I use shutter priority so depth of field is always minimal in the dark thus focusing is important. I find live view and focusing by hand only helpful on a tripod. Handheld I use the viewfinder and depend on the camera to focus but it is harder to focus that way. When using shutter priority I use AUTO ISO which gives a wide range (14 stops) of exposure capability. The 5D3 does an amazing job dealing with high ISO.
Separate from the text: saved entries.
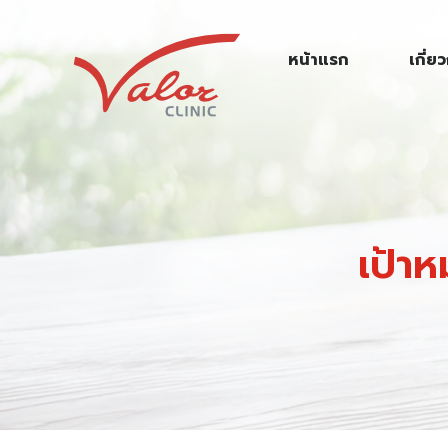
S
k
หน้าแรก
เกี่ย
i
p
t
o
c
o
n
เป้า
t
e
n
t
When I add flash that will open other possibilities.


----------



## Rick50 (Jan 25, 2013)

Something new discovered here. If you use back button focus like I do then the recording of the focus point is disabled. Makes sense as it is expected you focus and then move the camera before hitting the shutter. But if you enable the shutter button half way down focus (default) and press the shutter half way causing it to focus and then move the camera to adjust your framing the recorded focus point also moves giving an incorrect reading. I'm beginning to think this is sort of useless for me.

I do like the focus point adjustment using the rear button (very right one) and the wheel plus M-fn button and this could come in handy.

On a tripod I switch to Manual focus and use the Live view screen with a Hoodman viewing hood. I gives a good view even when it's dark out. When it's light out the Hoodman allows viewing the screen which gets wiped out by the sun. You can move the rectangle around the screen before zooming in and focus anywhere in the scene very accurately.


----------